BRAVO!!!!!!! JUST AMUSEMENT,AMAZING I HAVE A LOT OF TIME DOING MOD TO GUITARS BUT YOU RULE !!!!THE INLAY IS NOTHING LESS THAN EXEPTIONAL MY REVERENCES TO YOU
Googled "How to inlay"......Checked out your instructable.......Perfect......exactly what I needed........Nice work-woman-ship
snubber5 years ago
Great tips, and inspiring works. Cheers for the instructable!
This really breathtaking work, and the Instructable makes the process seem very doable. The only router I have is very large and not-so-handheld, would a dremel tool have enough power to pull off the downcutting?
Absolutely.  I use a dremel and the precision router base found at Stewart-MacDonald (stewmac.com).
snubber5 years ago
Can you show pictures of the jig you are using?   Looks like theirs some sort of support or something that the router is one?
where do you get the mother of pearl (and the other stuff)?

I wanted to do an inlay on one of the knife handles im making.
These are absolutely gorgeous. Just wow!
Beautiful! Love it! I want to do this to my acoustic. Did you take the neck off of yours? That would mean that yours has a bolt-on, right? I don't think mine has a bolt-on neck. (Its a classical). Please help! P.S. 5 stars
astrong06 years ago
just a quick question how many guitars did you jack up during the whole span of doing this?
astrong06 years ago
wow... that's incredible
Excellent instructable! Well written instructions, good pictures, and it's definitely fun to look at the amazing end results.
PaulNYC6 years ago
Love the Instructable. How do you keep the inlay affixed to the base when you set it?
Very beautiful! are you a luthier, or do you just do the inlaying?
These arnt just inlays that you made there master peices .
FeedTheGrid6 years ago
Highly impressive. Very nicely done!
NCchance6 years ago
Thank you for the excellent Instructable! Personally, I've had nothing but trouble with using an X-acto knife to scribe. What I do instead is take a small piece of stainless steel rod (approx. 1/8 in dia.) and insert it into the chuck of a drill. While spinning the rod I hold it at an angle to a belt sander. What you will get is a near perfect and very fine pointed tip that is plenty sharp to scribe with. It will also hold an edge quite well, but when the tip does become blunted just repeat the whole process. That's just me though. Great job and thanks again!
larrysak36 years ago
You do incredible work! What size bit are you using to rout the inlay channels?
magma66 years ago
I'm curious to know how you did the "stained glass window"-like black lines between the pieces ( like in the second picture of the intro). I imagine you use a black strip of something to separate the pieces, surely lot more easy than trying to create a regular spacing between pieces and fill it with ebony dust later.

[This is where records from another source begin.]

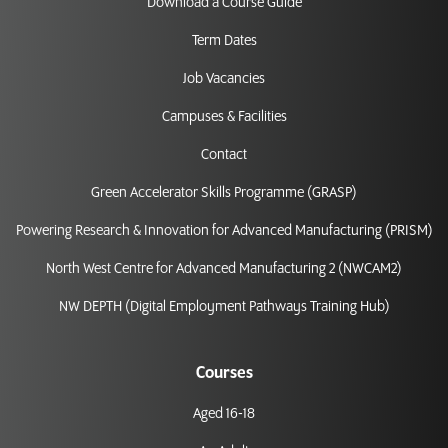
Download a Course Guide
Term Dates
Job Vacancies
Campuses & Facilities
Contact
Green Accelerator Skills Programme (GRASP)
Powering Research & Innovation for Advanced Manufacturing (PRISM)
North West Centre for Advanced Manufacturing 2 (NWCAM2)
NW DEPTH (Digital Employment Pathways Training Hub)
Courses
Aged 16-18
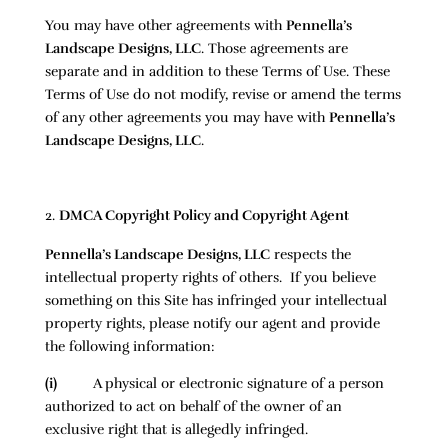
You may have other agreements with
Pennella’s
Landscape Designs, LLC
. Those agreements are
separate and in addition to these Terms of Use. These
Terms of Use do not modify, revise or amend the terms
of any other agreements you may have with
Pennella’s
Landscape Designs, LLC
.
DMCA Copyright Policy and Copyright Agent
Pennella’s Landscape Designs, LLC
respects the
intellectual property rights of others. If you believe
something on this Site has infringed your intellectual
property rights, please notify our agent and provide
the following information:
(i)
A physical or electronic signature of a person
authorized to act on behalf of the owner of an
exclusive right that is allegedly infringed.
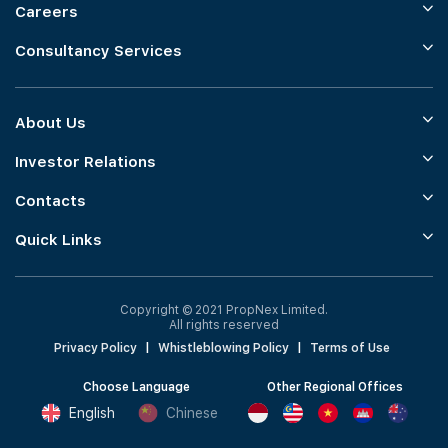
Careers
Consultancy Services
About Us
Investor Relations
Contacts
Quick Links
Copyright © 2021 PropNex Limited.
All rights reserved
Privacy Policy
|
Whistleblowing Policy
|
Terms of Use
Choose Language
Other Regional Offices
English
Chinese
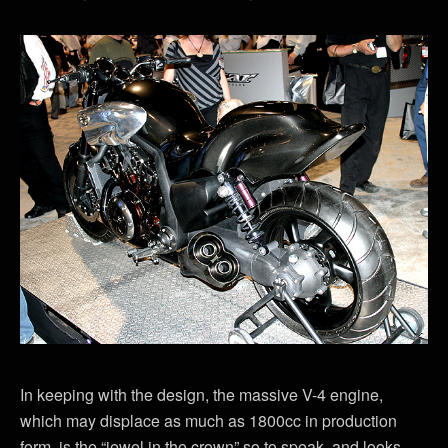
In keeping with the design, the massive V-4 engine,
which may displace as much as 1800cc in production
form, is the “jewel in the crown” so to speak, and looks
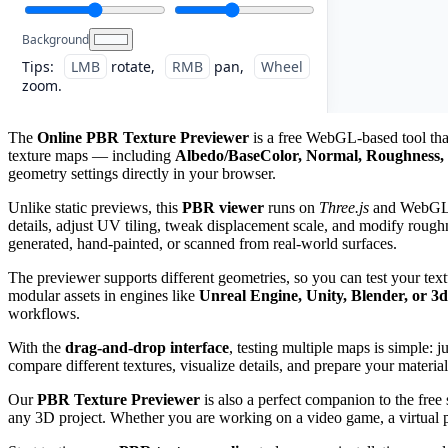
Background
Tips:
LMB
rotate,
RMB
pan,
Wheel
zoom.
The
Online PBR Texture Previewer
is a free WebGL-based tool that
texture maps — including
Albedo/BaseColor, Normal, Roughness, 
geometry settings directly in your browser.
Unlike static previews, this
PBR viewer
runs on
Three.js
and WebGL, g
details, adjust UV tiling, tweak displacement scale, and modify roughn
generated, hand-painted, or scanned from real-world surfaces.
The previewer supports different geometries, so you can test your tex
modular assets in engines like
Unreal Engine, Unity, Blender, or 3
workflows.
With the
drag-and-drop interface
, testing multiple maps is simple: 
compare different textures, visualize details, and prepare your material
Our
PBR Texture Previewer
is also a perfect companion to the free
any 3D project. Whether you are working on a video game, a virtual pro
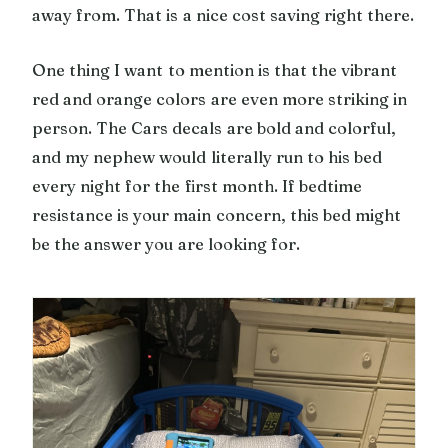
away from. That is a nice cost saving right there.
One thing I want to mention is that the vibrant
red and orange colors are even more striking in
person. The Cars decals are bold and colorful,
and my nephew would literally run to his bed
every night for the first month. If bedtime
resistance is your main concern, this bed might
be the answer you are looking for.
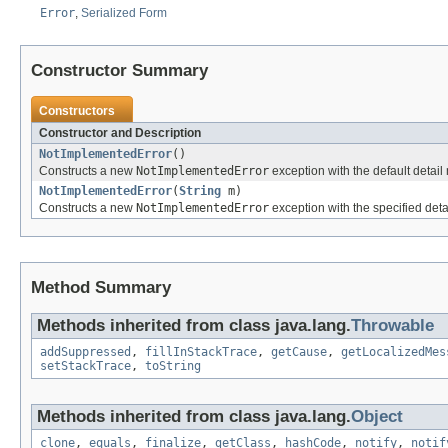
Error
,
Serialized Form
Constructor Summary
Constructors
Constructor and Description
NotImplementedError
()
Constructs a new
NotImplementedError
exception with the default detai
NotImplementedError
(
String
m)
Constructs a new
NotImplementedError
exception with the specified de
Method Summary
Methods inherited from class java.lang.
Throwable
addSuppressed
,
fillInStackTrace
,
getCause
,
getLocalizedMes
setStackTrace
,
toString
Methods inherited from class java.lang.
Object
clone
,
equals
,
finalize
,
getClass
,
hashCode
,
notify
,
notif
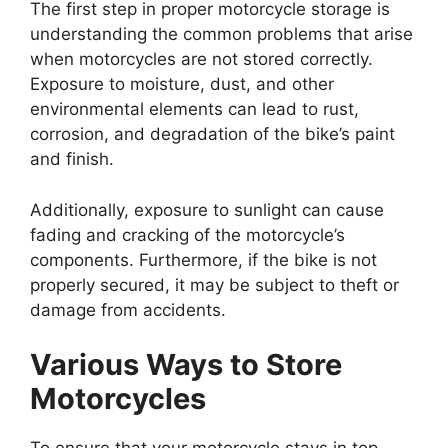
The first step in proper motorcycle storage is
understanding the common problems that arise
when motorcycles are not stored correctly.
Exposure to moisture, dust, and other
environmental elements can lead to rust,
corrosion, and degradation of the bike’s paint
and finish.
Additionally, exposure to sunlight can cause
fading and cracking of the motorcycle’s
components. Furthermore, if the bike is not
properly secured, it may be subject to theft or
damage from accidents.
Various Ways to Store
Motorcycles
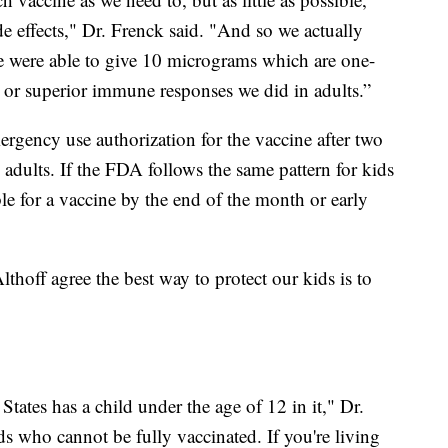
de effects," Dr. Frenck said. "And so we actually
we were able to give 10 micrograms which are one-
e or superior immune responses we did in adults.”
rgency use authorization for the vaccine after two
adults. If the FDA follows the same pattern for kids
ble for a vaccine by the end of the month or early
thoff agree the best way to protect our kids is to
tates has a child under the age of 12 in it," Dr.
ds who cannot be fully vaccinated. If you're living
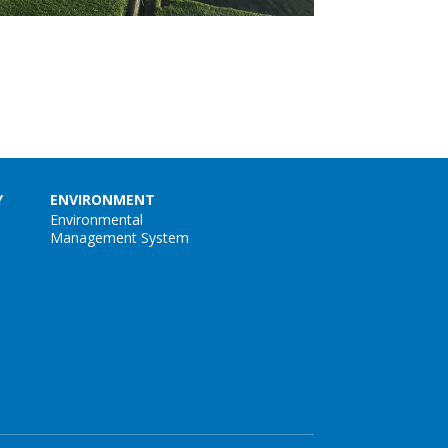
Y
ENVIRONMENT
Environmental
Management System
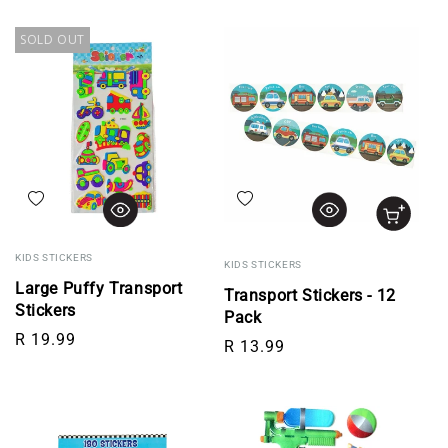
SOLD OUT
Add to wishlist
Add to wishlist
KIDS STICKERS
KIDS STICKERS
Large Puffy Transport
Transport Stickers - 12
Stickers
Pack
Regular price
R 19.99
Regular price
R 13.99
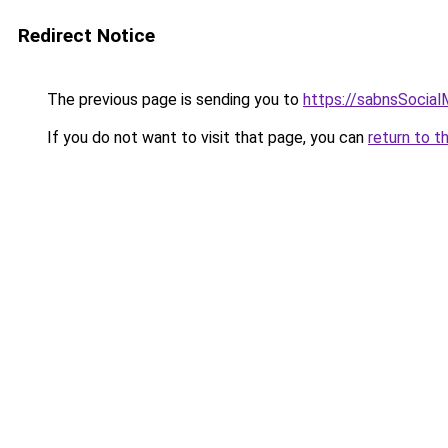
Redirect Notice
The previous page is sending you to
https://sabnsSocia
If you do not want to visit that page, you can
return to t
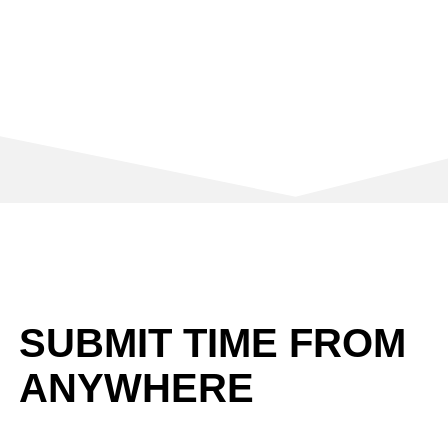
SUBMIT TIME FROM
ANYWHERE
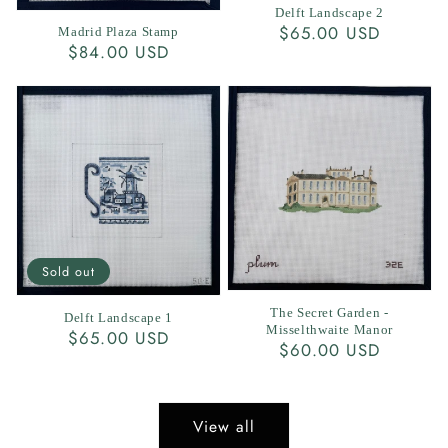
Delft Landscape 2
Regular
$65.00 USD
Madrid Plaza Stamp
Regular
$84.00 USD
price
price
Sold out
The Secret Garden -
Delft Landscape 1
Misselthwaite Manor
Regular
$65.00 USD
Regular
$60.00 USD
price
price
View all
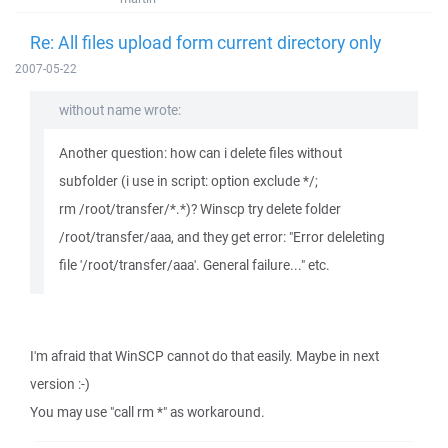
Re: All files upload form current directory only
2007-05-22
without name wrote:
Another question: how can i delete files without
subfolder (i use in script: option exclude */;
rm /root/transfer/*.*)? Winscp try delete folder
/root/transfer/aaa, and they get error: "Error deleleting
file '/root/transfer/aaa'. General failure..." etc.
I'm afraid that WinSCP cannot do that easily. Maybe in next
version :-)
You may use "call rm *" as workaround.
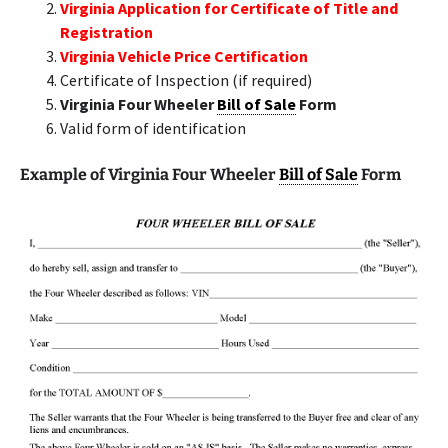
Virginia Application for Certificate of Title and
Registration
Virginia Vehicle Price Certification
Certificate of Inspection (if required)
Virginia Four Wheeler
Bill of Sale
Form
Valid form of identification
Example of Virginia Four Wheeler
Bill of Sale
Form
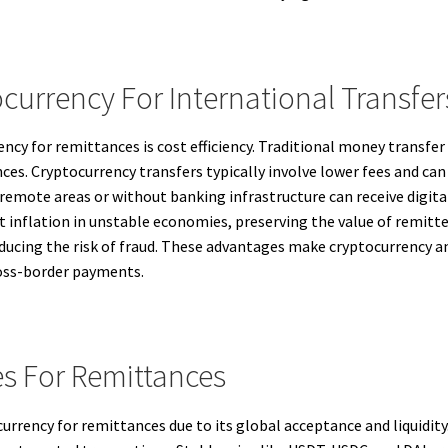
currency For International Transfer
ncy for remittances is cost efficiency. Traditional money transfer
ces. Cryptocurrency transfers typically involve lower fees and can
 remote areas or without banking infrastructure can receive digit
 inflation in unstable economies, preserving the value of remitte
ducing the risk of fraud. These advantages make cryptocurrency an
ross-border payments.
s For Remittances
currency for remittances due to its global acceptance and liquidi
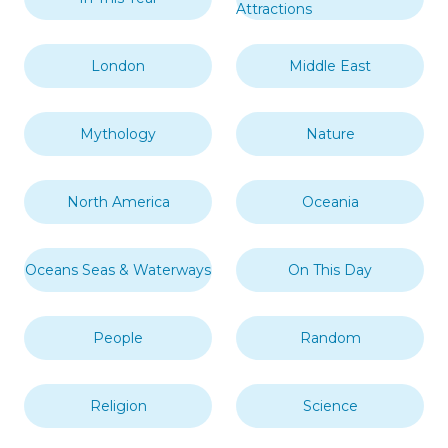
Attractions
London
Middle East
Mythology
Nature
North America
Oceania
Oceans Seas & Waterways
On This Day
People
Random
Religion
Science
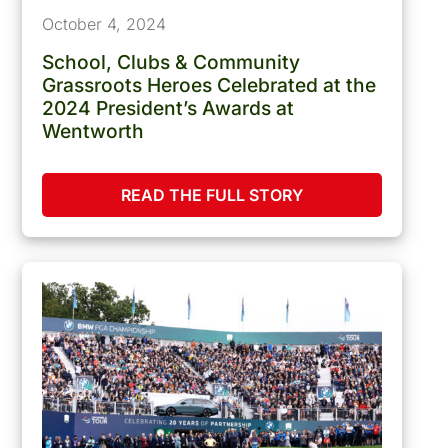
October 4, 2024
School, Clubs & Community
Grassroots Heroes Celebrated at the
2024 President’s Awards at
Wentworth
READ THE FULL STORY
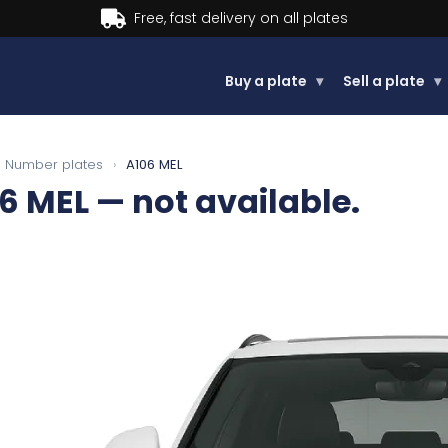
Buy a plate
▾
Sell a plate
▾
Number plates
›
A106 MEL
6 MEL
— not available.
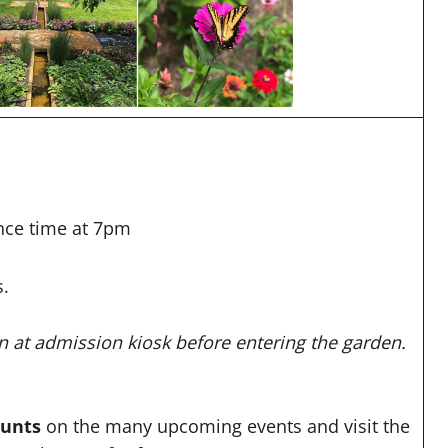
nce time at 7pm
s.
at admission kiosk before entering the garden.
ounts
on the many upcoming events and visit the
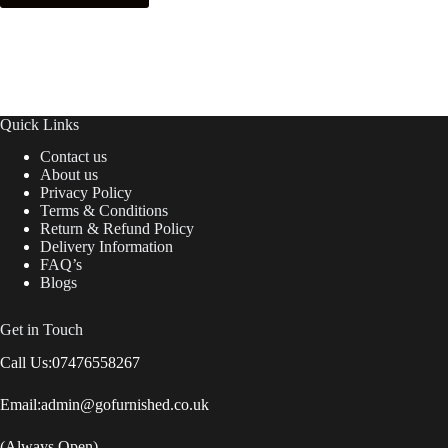
next time I comment.
Post Comment
Quick Links
Contact us
About us
Privacy Policy
Terms & Conditions
Return & Refund Policy
Delivery Information
FAQ’s
Blogs
Get in Touch
Call Us:
07476558267
Email:
admin@gofurnished.co.uk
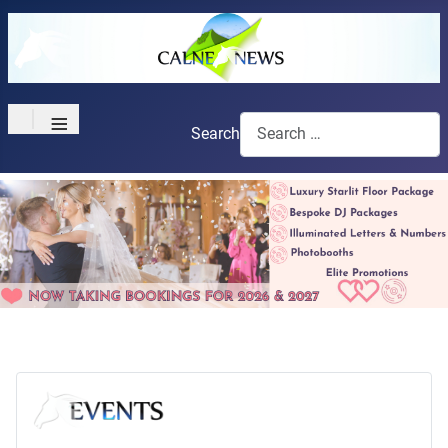
≡
Search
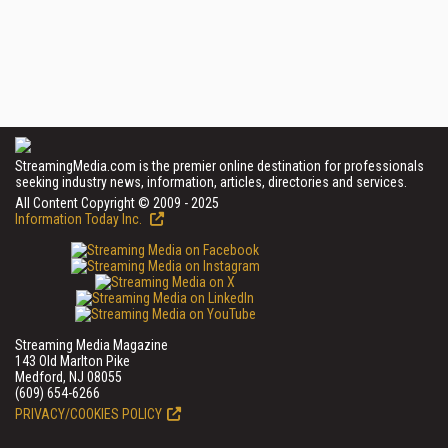
StreamingMedia.com is the premier online destination for professionals
seeking industry news, information, articles, directories and services.
All Content Copyright © 2009 - 2025
Information Today Inc.
Streaming Media Magazine
143 Old Marlton Pike
Medford, NJ 08055
(609) 654-6266
PRIVACY/COOKIES POLICY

hi is my first time trying these. do you think shell tiles for walls have the same use as the shell inlays you use? by the way love the job.
maulgryve6 years ago
It is impressive that the dust matches exactly with the wood you used. When I do things like this I usually use the sawdust that I carved out mixed with epoxy. I love the way you did this. You are awesome.
lachapa6 years ago
Gorgeous!
this is awesome.. i'm officially inspired
ghostrider27 years ago
how did you remove the frets?
well you can pry them out they are held in with glue
Professional repair shops steam the frets with something like an espresso wand, which loosens the glue.